"Fine." Mia walks out. I can tell she was sorely tempted to slam the door behind her. I sit up in bed so I don't fall back asleep. My anger, on the other hand, stays right where it is. How dare she accuse me of not helping around the house? And what gives her the right to wake me so early on a Saturday morning? In a way, it feels good to travel down this road of blame. But knowing that the further I go, the worse things will be for my marriage, I recall...
Step 2: Channel Aunt Margaret, a 60-year-old lawyer from Pittsburgh
You may not have an Aunt Margaret, but chances are you have someone like her: a compassionate person with a knack for listening without judging. If Aunt Margaret were here, she'd tell me to take a deep breath and explain the situation. And then she'd gently try to steer me toward seeing Mia's point of view.

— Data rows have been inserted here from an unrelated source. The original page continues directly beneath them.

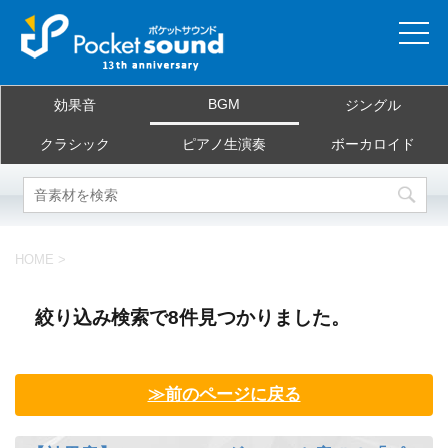
ホーム
BGM
効果音
ジングル
当サイトについて
クラシック
ピアノ生演奏
ボーカロイド
ご利用規約
素材を探す
HOME
>
よくある質問
絞り込み検索で8件見つかりました。
お問合せ
≫前のページに戻る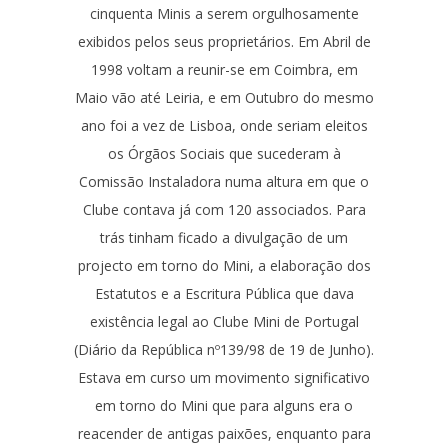
cinquenta Minis a serem orgulhosamente
exibidos pelos seus proprietários. Em Abril de
1998 voltam a reunir-se em Coimbra, em
Maio vão até Leiria, e em Outubro do mesmo
ano foi a vez de Lisboa, onde seriam eleitos
os Órgãos Sociais que sucederam à
Comissão Instaladora numa altura em que o
Clube contava já com 120 associados. Para
trás tinham ficado a divulgação de um
projecto em torno do Mini, a elaboração dos
Estatutos e a Escritura Pública que dava
existência legal ao Clube Mini de Portugal
(Diário da República nº139/98 de 19 de Junho).
Estava em curso um movimento significativo
em torno do Mini que para alguns era o
reacender de antigas paixões, enquanto para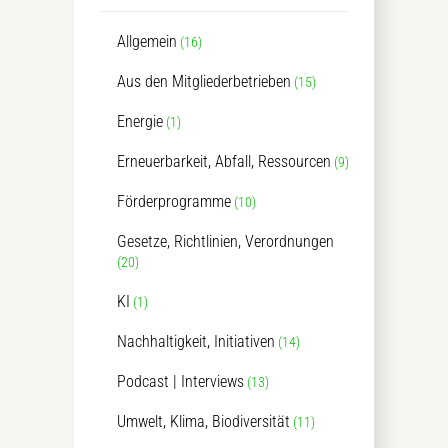
Allgemein
(16)
Aus den Mitgliederbetrieben
(15)
Energie
(1)
Erneuerbarkeit, Abfall, Ressourcen
(9)
Förderprogramme
(10)
Gesetze, Richtlinien, Verordnungen
(20)
KI
(1)
Nachhaltigkeit, Initiativen
(14)
Podcast | Interviews
(13)
Umwelt, Klima, Biodiversität
(11)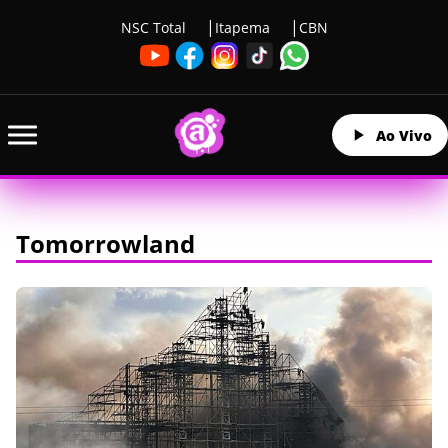
NSC Total
Itapema
CBN
Ao Vivo
Tomorrowland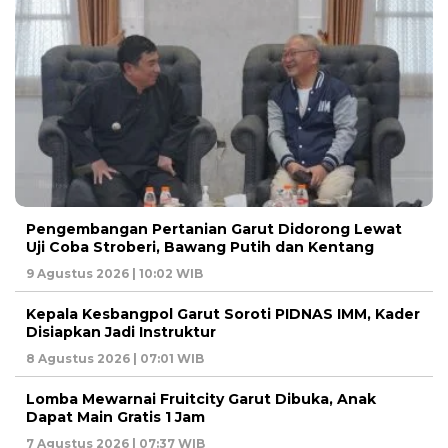
Pengembangan Pertanian Garut Didorong Lewat
Uji Coba Stroberi, Bawang Putih dan Kentang
9 Agustus 2026 | 10:02 WIB
Kepala Kesbangpol Garut Soroti PIDNAS IMM, Kader
Disiapkan Jadi Instruktur
8 Agustus 2026 | 07:01 WIB
Lomba Mewarnai Fruitcity Garut Dibuka, Anak
Dapat Main Gratis 1 Jam
7 Agustus 2026 | 07:37 WIB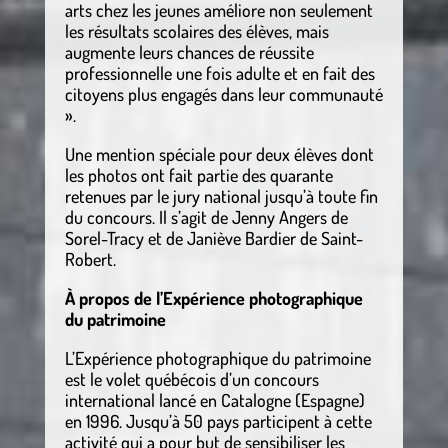
arts chez les jeunes améliore non seulement
les résultats scolaires des élèves, mais
augmente leurs chances de réussite
professionnelle une fois adulte et en fait des
citoyens plus engagés dans leur communauté
».
Une mention spéciale pour deux élèves dont
les photos ont fait partie des quarante
retenues par le jury national jusqu’à toute fin
du concours. Il s’agit de Jenny Angers de
Sorel-Tracy et de Janiève Bardier de Saint-
Robert.
À propos de l’Expérience photographique
du patrimoine
L’Expérience photographique du patrimoine
est le volet québécois d’un concours
international lancé en Catalogne (Espagne)
en 1996. Jusqu’à 50 pays participent à cette
activité qui a pour but de sensibiliser les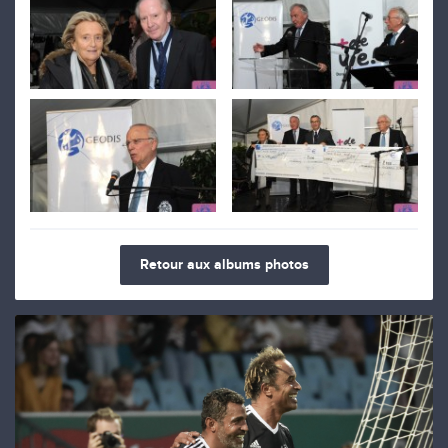
Retour aux albums photos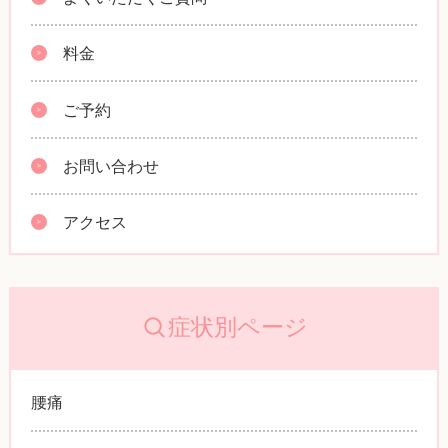
料金
ご予約
お問い合わせ
アクセス
症状別ページ
腰痛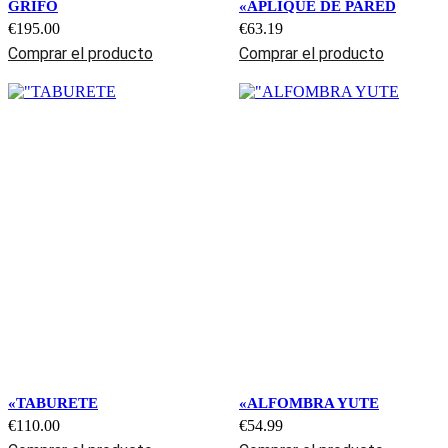
GRIFO
«APLIQUE DE PARED
€
195.00
€
63.19
Comprar el producto
Comprar el producto
«TABURETE
«ALFOMBRA YUTE
€
110.00
€
54.99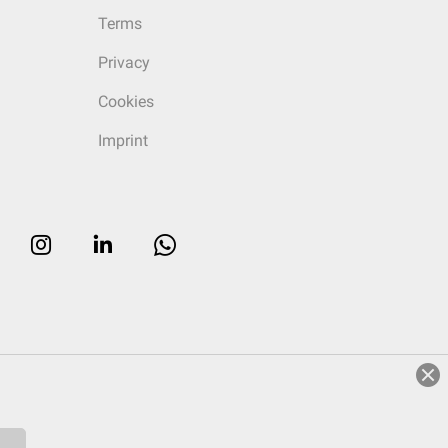
Terms
Privacy
Cookies
Imprint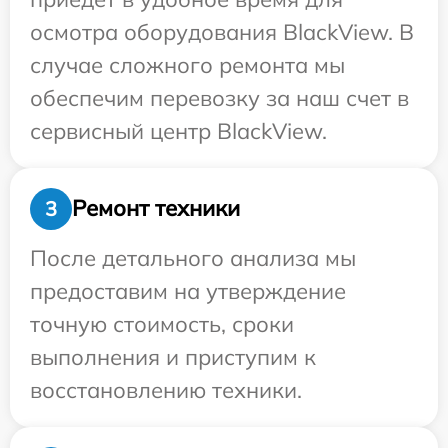
осмотра оборудования BlackView. В
случае сложного ремонта мы
обеспечим перевозку за наш счет в
сервисный центр BlackView.
Ремонт техники
3
После детального анализа мы
предоставим на утверждение
точную стоимость, сроки
выполнения и приступим к
восстановлению техники.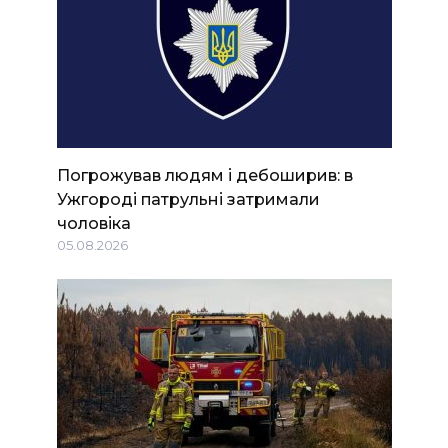
Погрожував людям і дебоширив: в
Ужгороді патрульні затримали
чоловіка
05.08.2026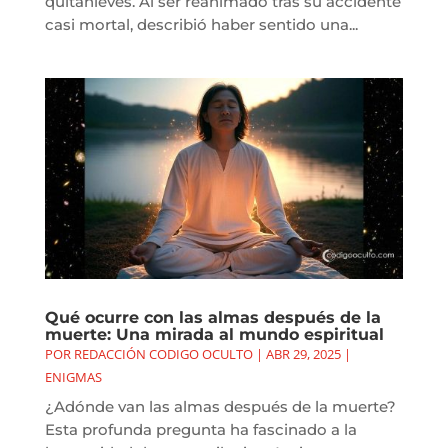
quitanieves. Al ser reanimado tras su accidente
casi mortal, describió haber sentido una...
Qué ocurre con las almas después de la
muerte: Una mirada al mundo espiritual
POR
REDACCIÓN CODIGO OCULTO
|
ABR 29, 2025
|
ENIGMAS
¿Adónde van las almas después de la muerte?
Esta profunda pregunta ha fascinado a la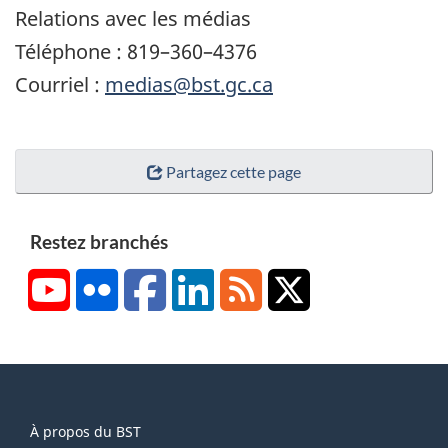
Relations avec les médias
Téléphone : 819–360–4376
Courriel :
medias@bst.gc.ca
Partagez cette page
Restez branchés
YouTube
Flickr
Facebook
LinkedIn
RSS
X/Twitter
About
À propos du BST
this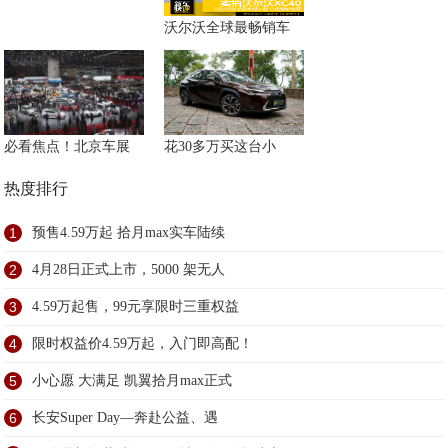
沃尔沃全球最畅销车
必看焦点！北京车展
花30多万买这台小
热度排行
1
预售4.59万起 拾月max实车陆续
2
4月28日正式上市，5000 架无人
3
4.59万起售，99元享限时三重权益
4
限时权益价4.59万起，入门即高配！
5
小心愿 大满足 凯翼拾月max正式
6
长安Super Day—奔赴公益、遇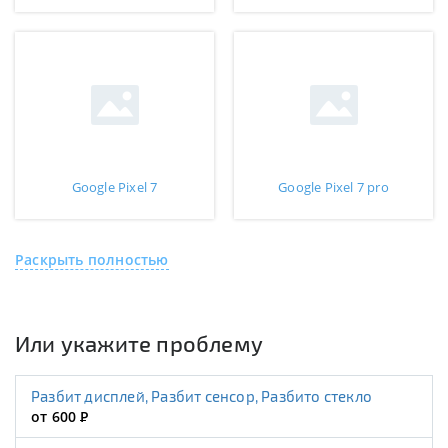
Google Pixel 7
Google Pixel 7 pro
Раскрыть полностью
Или укажите проблему
Разбит дисплей, Разбит сенсор, Разбито стекло
от 600
Р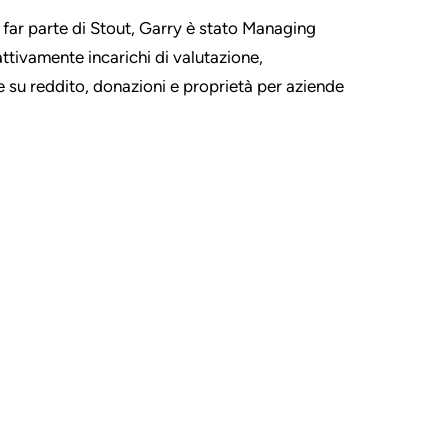
 far parte di Stout, Garry è stato Managing
attivamente incarichi di valutazione,
 su reddito, donazioni e proprietà per aziende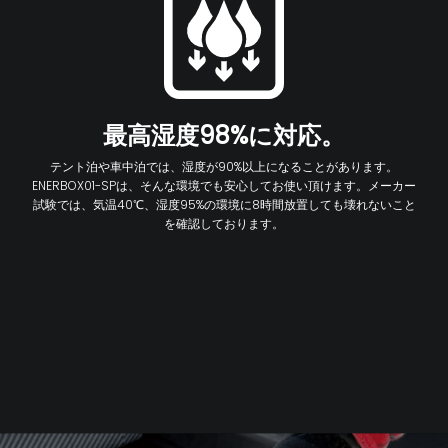
最高湿度98%に対応。
テント泊や車中泊では、湿度が90%以上になることがあります。
ENERBOX01-SPは、そんな環境でも安心してお使い頂けます。メーカー
試験では、気温40℃、湿度95%の環境に8時間放置しても壊れないこと
を確認しております。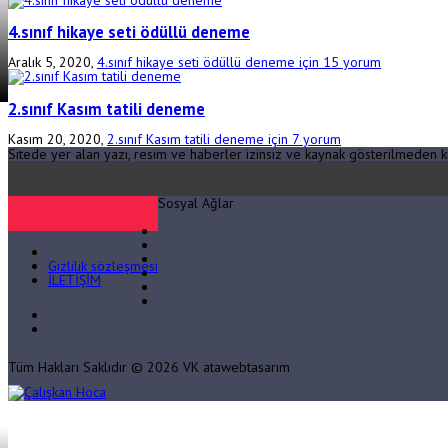
4.sınıf hikaye seti ödüllü deneme
Aralık 5, 2020,
4.sınıf hikaye seti ödüllü deneme için
15 yorum
2.sınıf Kasım tatili deneme
Kasım 20, 2020,
2.sınıf Kasım tatili deneme için
7 yorum
Sitede yer alan yazı, resim ve haberler izinsiz ve kaynak gösterilmeden 
Sosyal Ağlar
Gizlilik sözleşmesi
İLETİŞİM
Tüm Hakları Saklıdır © 2026 VK atawebtasarım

What's brilliant about Aunt Margaret's approach is that it has my interests at heart. Once Mia feels heard, she'll be much more likely to listen to me. So, reluctantly, I resolve to try to imagine—just for a moment—that I'm my wife.
In my professional life, I frequently teach this role-reversal tactic. In class students pair up and actually speak as though they are the other person; though some students at first feel silly, they soon come to understand the powerful difference between describing what "he" or "she" is doing and how "I" feels.
If I were to become Mia right now, I'd say, "I wake up at the crack of dawn to Noah crying. I feed him, drop him off at day care, and then put on my social-worker hat. After work, I pick up Noah, come home, bathe him, eat with Dan, and—a lot of the time—do the dishes and clean up around the house. I know Dan has a busy schedule, but so do I."
Seeing Mia's side makes me feel uncomfortable, less entitled—and that's a good sign. I keep going. I see that I've left her with two bad choices: Do the dishes herself or nag me. She wants to be supported, but instead she's trapped. Now I'm really starting to squirm—because my sense of empathy is waking up. I never meant for my wife to feel unsupported.
It feels as though a weight has been lifted from me. I think I understand Mia's viewpoint, which makes all those venomous thoughts about how mean she is start to disappear. But happy days aren't here again—yet. Mia is still angry. And telling her "I get it!" won't be enough.